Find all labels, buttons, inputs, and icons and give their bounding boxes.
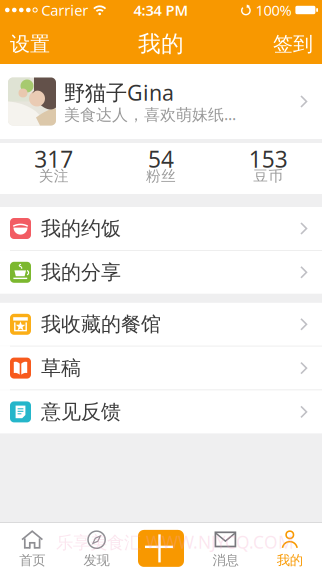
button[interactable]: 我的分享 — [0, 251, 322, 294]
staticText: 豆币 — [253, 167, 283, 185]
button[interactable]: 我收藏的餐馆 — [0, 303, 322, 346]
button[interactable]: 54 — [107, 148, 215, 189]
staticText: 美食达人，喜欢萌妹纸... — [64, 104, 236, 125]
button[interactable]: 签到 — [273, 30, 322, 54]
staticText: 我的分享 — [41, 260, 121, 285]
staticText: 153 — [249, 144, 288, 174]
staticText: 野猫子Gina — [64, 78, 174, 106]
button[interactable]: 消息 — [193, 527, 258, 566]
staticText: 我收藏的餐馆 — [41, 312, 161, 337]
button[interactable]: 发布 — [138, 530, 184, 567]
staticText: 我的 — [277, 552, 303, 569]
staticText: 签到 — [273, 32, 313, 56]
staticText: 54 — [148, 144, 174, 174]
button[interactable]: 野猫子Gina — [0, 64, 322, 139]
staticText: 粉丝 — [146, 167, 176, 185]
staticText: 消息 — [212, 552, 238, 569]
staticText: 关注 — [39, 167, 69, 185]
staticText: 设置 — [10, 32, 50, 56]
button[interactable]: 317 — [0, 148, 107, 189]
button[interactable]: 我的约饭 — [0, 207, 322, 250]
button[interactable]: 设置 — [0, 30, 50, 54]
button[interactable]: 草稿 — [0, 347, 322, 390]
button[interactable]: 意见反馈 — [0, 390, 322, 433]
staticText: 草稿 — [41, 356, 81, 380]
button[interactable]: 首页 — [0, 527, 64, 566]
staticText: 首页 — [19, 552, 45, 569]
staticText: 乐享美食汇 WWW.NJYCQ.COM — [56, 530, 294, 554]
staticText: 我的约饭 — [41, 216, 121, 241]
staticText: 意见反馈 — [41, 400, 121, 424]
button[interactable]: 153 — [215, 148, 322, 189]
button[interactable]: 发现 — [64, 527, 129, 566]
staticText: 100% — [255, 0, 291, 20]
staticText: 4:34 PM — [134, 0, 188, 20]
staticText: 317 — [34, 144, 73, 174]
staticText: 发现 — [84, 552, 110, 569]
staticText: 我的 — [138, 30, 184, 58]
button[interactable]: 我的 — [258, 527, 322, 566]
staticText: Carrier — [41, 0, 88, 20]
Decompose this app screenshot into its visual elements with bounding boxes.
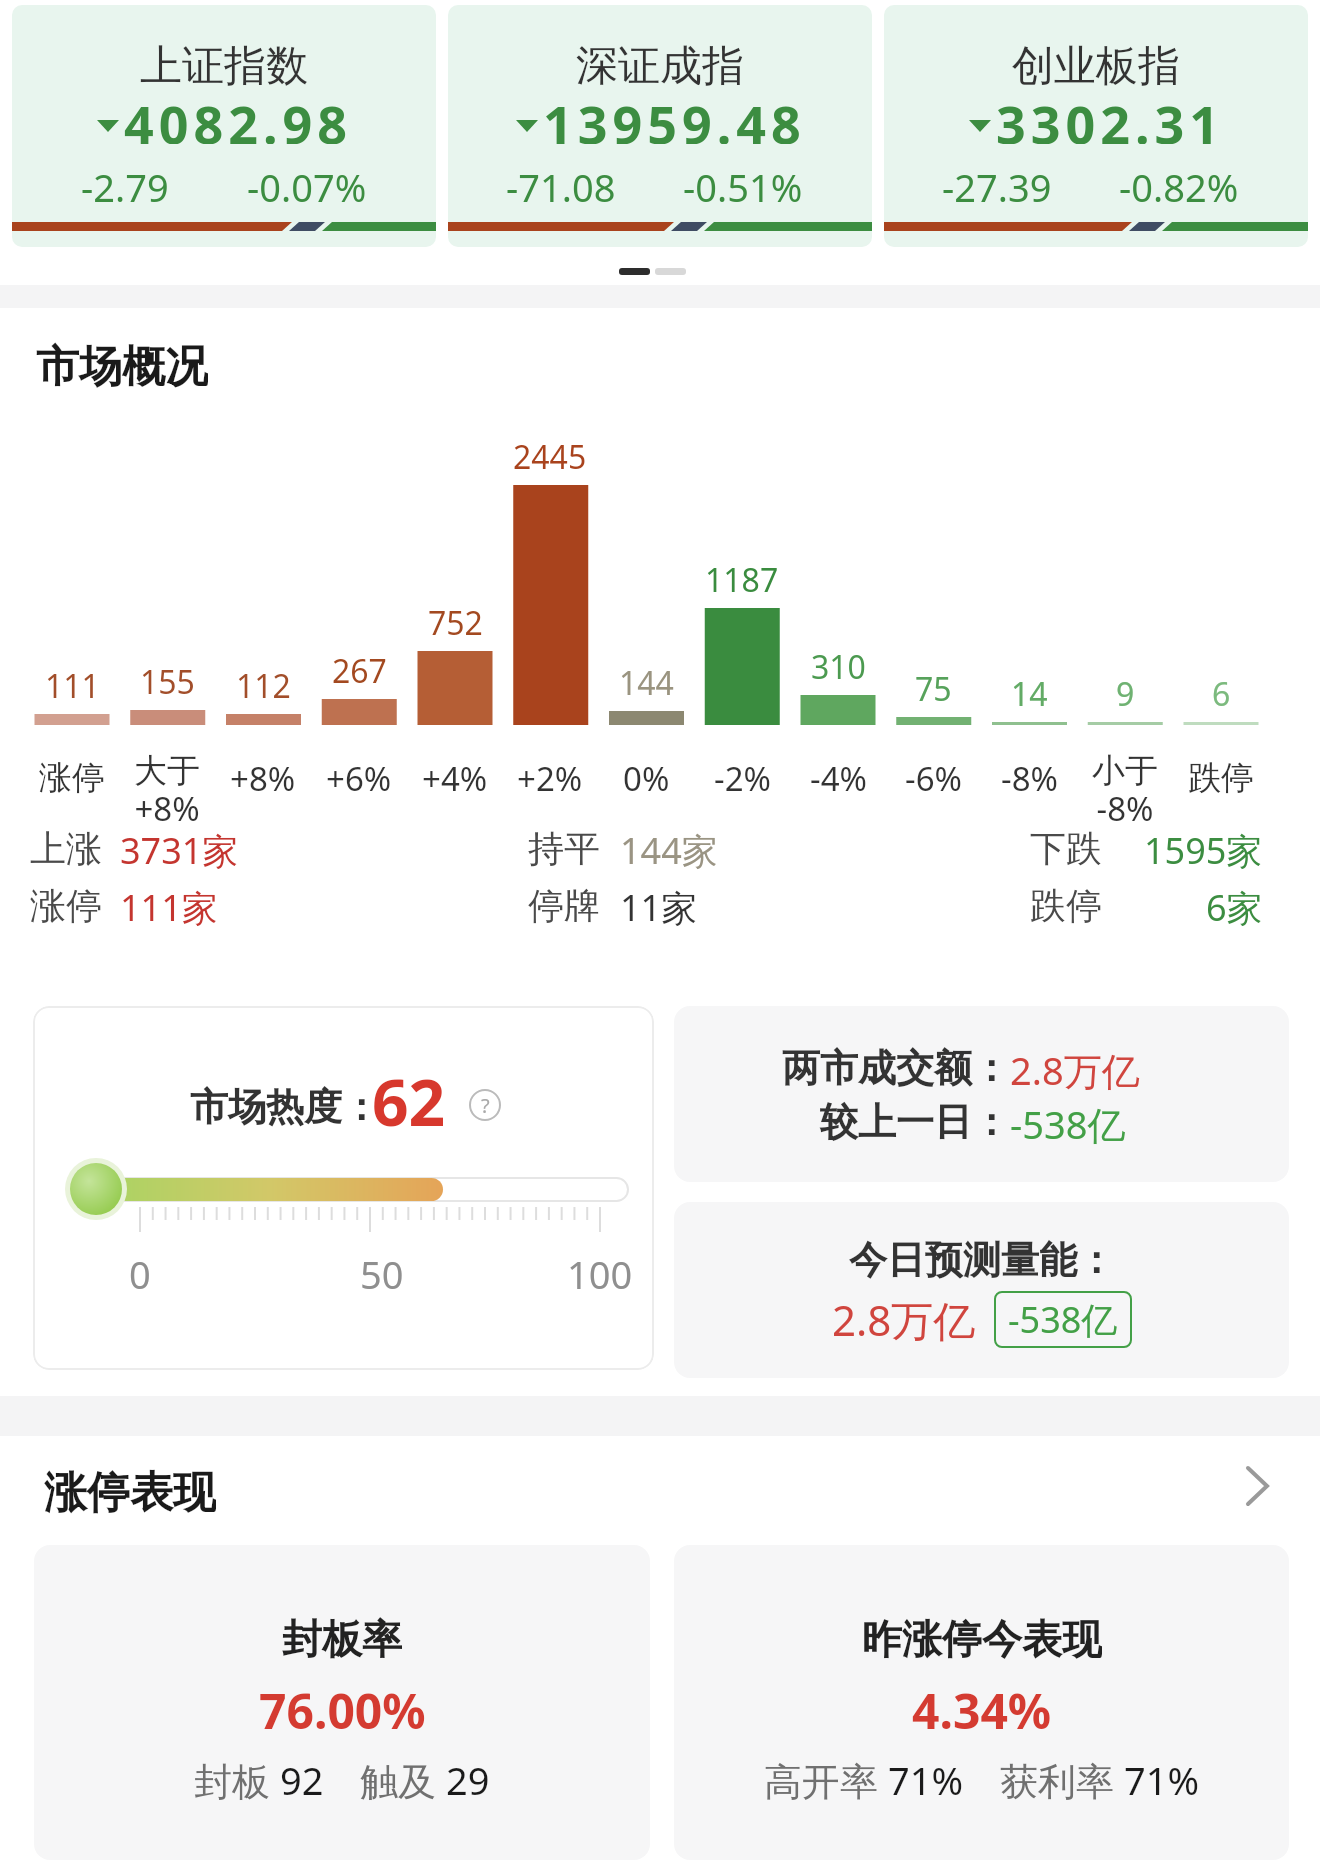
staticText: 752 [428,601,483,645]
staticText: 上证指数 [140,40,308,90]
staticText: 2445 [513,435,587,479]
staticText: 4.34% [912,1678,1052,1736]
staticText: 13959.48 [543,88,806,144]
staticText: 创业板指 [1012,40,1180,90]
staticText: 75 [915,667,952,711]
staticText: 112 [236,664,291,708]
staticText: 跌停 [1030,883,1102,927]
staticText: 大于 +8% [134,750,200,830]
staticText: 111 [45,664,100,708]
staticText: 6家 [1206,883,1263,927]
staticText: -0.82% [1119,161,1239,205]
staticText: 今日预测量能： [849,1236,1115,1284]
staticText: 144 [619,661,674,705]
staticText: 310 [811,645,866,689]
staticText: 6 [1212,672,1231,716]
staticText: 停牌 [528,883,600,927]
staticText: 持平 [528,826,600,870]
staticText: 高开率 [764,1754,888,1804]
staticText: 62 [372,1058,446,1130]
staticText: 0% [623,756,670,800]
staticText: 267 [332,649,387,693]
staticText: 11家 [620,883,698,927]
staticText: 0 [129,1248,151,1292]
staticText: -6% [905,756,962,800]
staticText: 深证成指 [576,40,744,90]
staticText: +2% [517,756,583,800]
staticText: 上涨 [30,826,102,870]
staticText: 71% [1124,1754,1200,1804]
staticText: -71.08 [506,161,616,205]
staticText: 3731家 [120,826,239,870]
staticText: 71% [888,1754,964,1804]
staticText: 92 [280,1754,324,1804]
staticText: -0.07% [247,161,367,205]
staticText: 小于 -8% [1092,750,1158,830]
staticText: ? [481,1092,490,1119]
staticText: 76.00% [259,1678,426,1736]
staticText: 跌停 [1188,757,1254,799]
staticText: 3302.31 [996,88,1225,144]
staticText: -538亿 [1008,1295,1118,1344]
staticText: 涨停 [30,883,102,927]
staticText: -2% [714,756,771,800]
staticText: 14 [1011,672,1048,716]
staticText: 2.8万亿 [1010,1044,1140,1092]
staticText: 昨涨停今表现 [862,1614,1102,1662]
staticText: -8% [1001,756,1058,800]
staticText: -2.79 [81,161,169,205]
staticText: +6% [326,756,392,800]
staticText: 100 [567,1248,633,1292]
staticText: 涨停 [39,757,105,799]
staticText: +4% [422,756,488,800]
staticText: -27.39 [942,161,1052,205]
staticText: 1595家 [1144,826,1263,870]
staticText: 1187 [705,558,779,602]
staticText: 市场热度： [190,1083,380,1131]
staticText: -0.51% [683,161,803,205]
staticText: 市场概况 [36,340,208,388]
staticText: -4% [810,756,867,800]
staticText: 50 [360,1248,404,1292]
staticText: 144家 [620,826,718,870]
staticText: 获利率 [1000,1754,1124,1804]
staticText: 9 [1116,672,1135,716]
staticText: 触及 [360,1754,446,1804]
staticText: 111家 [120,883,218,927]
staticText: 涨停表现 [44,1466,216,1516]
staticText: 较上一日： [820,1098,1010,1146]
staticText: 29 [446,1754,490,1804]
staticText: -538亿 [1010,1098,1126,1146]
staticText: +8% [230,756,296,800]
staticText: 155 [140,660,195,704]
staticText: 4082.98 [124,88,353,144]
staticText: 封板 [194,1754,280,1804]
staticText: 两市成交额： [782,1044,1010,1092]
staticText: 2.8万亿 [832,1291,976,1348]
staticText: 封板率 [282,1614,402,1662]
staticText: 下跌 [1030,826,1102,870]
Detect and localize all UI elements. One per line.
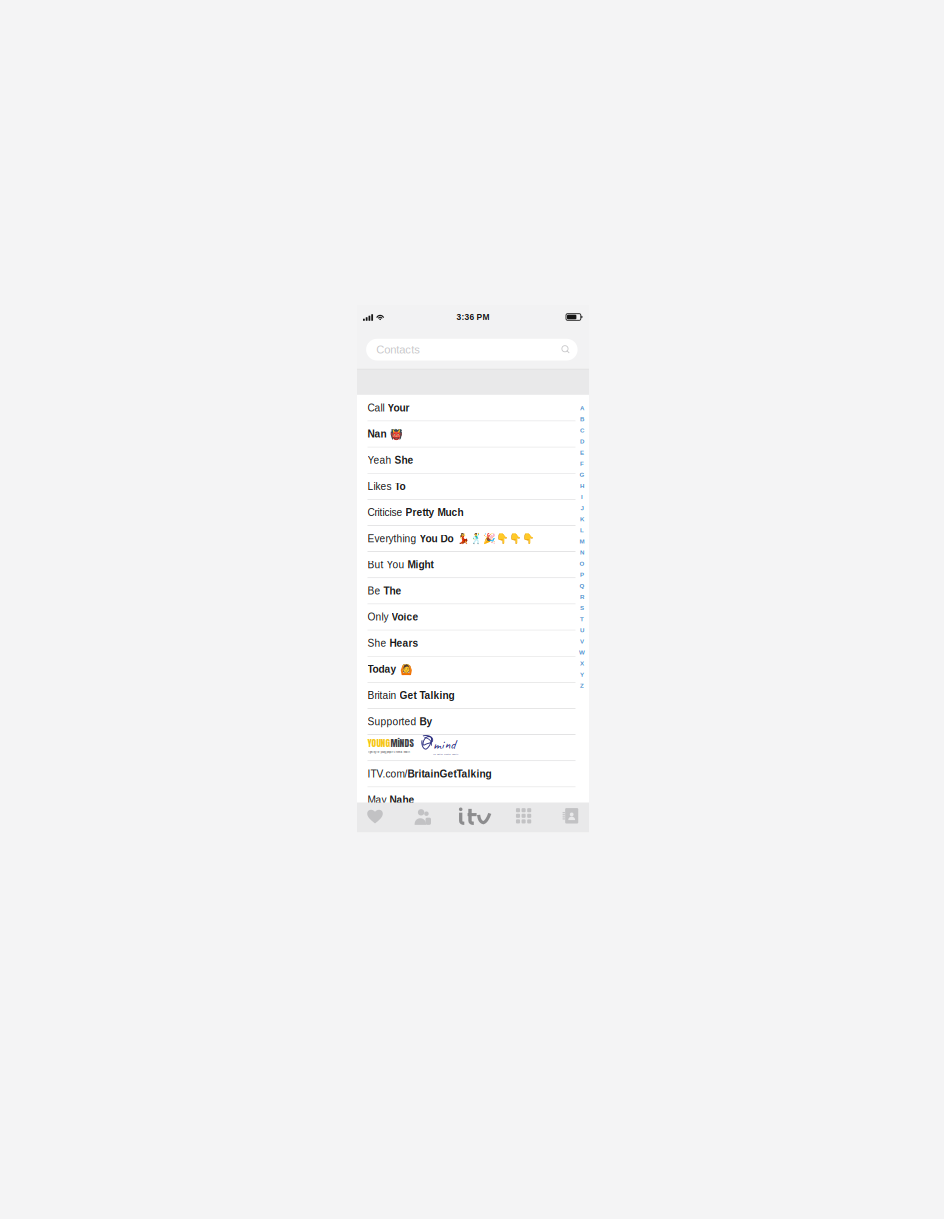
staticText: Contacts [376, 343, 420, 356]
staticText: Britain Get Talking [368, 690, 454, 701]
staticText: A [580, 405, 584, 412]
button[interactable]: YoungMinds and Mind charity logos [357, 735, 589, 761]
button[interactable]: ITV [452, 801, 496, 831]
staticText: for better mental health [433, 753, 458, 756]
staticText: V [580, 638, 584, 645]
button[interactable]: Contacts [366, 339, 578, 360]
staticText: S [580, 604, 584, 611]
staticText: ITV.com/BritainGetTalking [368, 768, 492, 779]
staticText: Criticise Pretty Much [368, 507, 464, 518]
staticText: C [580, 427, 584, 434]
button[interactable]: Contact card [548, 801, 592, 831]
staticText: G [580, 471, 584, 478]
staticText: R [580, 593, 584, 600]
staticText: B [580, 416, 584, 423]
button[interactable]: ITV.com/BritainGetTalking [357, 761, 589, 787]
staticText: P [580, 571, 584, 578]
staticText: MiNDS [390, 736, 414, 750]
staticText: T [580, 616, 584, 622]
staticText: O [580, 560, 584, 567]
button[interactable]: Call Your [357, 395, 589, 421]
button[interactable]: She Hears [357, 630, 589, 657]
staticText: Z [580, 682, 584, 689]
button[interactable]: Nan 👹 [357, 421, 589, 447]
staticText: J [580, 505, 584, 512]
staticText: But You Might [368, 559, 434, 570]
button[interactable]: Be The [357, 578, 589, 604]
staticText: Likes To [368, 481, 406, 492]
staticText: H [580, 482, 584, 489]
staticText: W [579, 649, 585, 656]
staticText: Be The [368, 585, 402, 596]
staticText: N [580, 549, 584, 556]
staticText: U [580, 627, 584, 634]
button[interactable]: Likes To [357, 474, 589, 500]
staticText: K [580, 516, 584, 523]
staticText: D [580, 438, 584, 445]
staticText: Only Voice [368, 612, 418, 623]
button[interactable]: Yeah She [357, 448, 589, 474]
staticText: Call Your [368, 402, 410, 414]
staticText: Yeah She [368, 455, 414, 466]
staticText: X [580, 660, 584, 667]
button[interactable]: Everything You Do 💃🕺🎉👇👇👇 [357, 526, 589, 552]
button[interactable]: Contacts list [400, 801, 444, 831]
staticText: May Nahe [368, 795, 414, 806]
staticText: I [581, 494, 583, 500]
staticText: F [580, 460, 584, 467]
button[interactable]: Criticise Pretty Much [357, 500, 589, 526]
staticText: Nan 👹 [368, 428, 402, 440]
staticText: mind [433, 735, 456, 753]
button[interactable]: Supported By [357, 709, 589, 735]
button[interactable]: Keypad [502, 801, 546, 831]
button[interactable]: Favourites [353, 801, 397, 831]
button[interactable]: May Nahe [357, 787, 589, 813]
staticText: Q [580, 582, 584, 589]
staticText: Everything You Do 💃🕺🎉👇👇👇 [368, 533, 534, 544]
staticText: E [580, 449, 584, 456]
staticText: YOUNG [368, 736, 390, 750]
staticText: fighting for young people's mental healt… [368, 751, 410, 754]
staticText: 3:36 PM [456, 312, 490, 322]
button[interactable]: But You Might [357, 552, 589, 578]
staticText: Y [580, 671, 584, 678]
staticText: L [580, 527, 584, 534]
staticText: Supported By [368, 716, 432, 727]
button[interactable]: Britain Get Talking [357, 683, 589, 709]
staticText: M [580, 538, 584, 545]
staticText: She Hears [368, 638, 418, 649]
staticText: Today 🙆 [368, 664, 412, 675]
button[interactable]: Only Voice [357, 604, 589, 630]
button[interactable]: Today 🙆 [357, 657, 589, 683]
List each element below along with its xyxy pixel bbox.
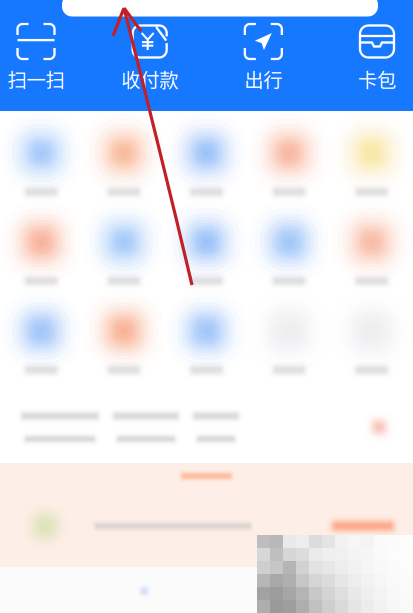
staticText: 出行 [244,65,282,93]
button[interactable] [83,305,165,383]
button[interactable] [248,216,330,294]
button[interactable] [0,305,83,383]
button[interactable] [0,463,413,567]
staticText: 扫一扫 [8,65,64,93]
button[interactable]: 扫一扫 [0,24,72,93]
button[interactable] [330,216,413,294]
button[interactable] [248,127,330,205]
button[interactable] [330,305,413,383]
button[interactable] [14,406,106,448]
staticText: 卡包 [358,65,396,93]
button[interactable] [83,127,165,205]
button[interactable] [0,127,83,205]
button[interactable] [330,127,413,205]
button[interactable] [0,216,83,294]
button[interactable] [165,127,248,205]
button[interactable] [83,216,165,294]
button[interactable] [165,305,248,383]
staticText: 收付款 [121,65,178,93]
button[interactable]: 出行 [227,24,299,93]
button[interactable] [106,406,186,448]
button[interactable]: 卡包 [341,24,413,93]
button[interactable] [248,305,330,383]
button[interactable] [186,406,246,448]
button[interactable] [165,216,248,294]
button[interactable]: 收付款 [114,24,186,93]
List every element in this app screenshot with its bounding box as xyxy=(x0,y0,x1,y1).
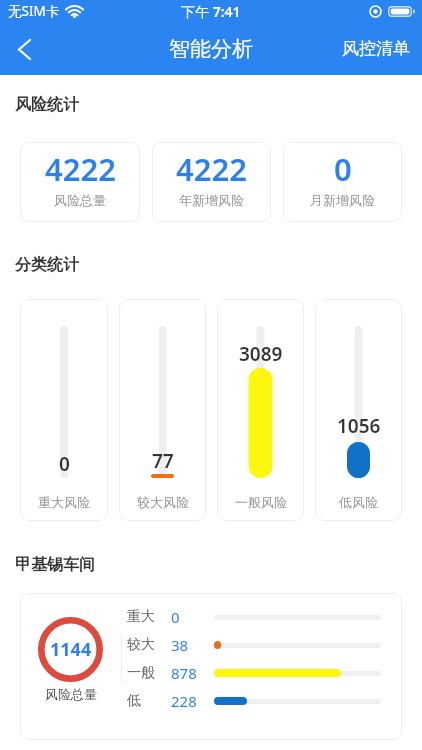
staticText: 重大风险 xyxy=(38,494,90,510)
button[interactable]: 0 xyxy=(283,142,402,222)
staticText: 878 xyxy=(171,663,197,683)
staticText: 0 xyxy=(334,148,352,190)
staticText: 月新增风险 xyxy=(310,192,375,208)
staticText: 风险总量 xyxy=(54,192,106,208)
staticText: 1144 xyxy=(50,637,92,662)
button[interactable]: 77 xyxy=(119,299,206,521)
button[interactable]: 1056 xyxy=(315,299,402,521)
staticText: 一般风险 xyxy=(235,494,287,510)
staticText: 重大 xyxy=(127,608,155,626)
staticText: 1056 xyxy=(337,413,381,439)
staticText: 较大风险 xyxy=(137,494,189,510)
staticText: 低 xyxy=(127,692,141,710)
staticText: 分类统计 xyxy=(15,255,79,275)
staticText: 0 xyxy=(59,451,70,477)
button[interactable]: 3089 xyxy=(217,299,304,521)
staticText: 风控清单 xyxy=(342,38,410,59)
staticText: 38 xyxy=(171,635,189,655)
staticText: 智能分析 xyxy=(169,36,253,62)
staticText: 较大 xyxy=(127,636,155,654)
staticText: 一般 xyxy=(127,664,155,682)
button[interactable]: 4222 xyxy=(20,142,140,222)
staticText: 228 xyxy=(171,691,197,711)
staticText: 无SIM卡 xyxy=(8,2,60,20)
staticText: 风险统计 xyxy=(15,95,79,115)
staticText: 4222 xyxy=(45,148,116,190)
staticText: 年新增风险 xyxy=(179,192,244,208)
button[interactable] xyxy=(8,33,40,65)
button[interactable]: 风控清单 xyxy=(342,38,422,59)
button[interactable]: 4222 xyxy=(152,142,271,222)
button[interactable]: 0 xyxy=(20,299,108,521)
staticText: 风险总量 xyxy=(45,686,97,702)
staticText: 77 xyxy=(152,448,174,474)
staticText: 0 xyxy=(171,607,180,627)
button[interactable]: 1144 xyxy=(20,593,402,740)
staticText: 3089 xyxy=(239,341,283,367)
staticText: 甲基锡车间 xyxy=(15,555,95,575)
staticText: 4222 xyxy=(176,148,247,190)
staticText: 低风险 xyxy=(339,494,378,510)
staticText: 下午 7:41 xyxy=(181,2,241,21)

# What is required
Go line by line through the data above and report each one that holds the string "BritainGetTalking".

# Response to this exercise
staticText: ITV.com/BritainGetTalking [368, 768, 492, 779]
button[interactable]: ITV.com/BritainGetTalking [357, 761, 589, 787]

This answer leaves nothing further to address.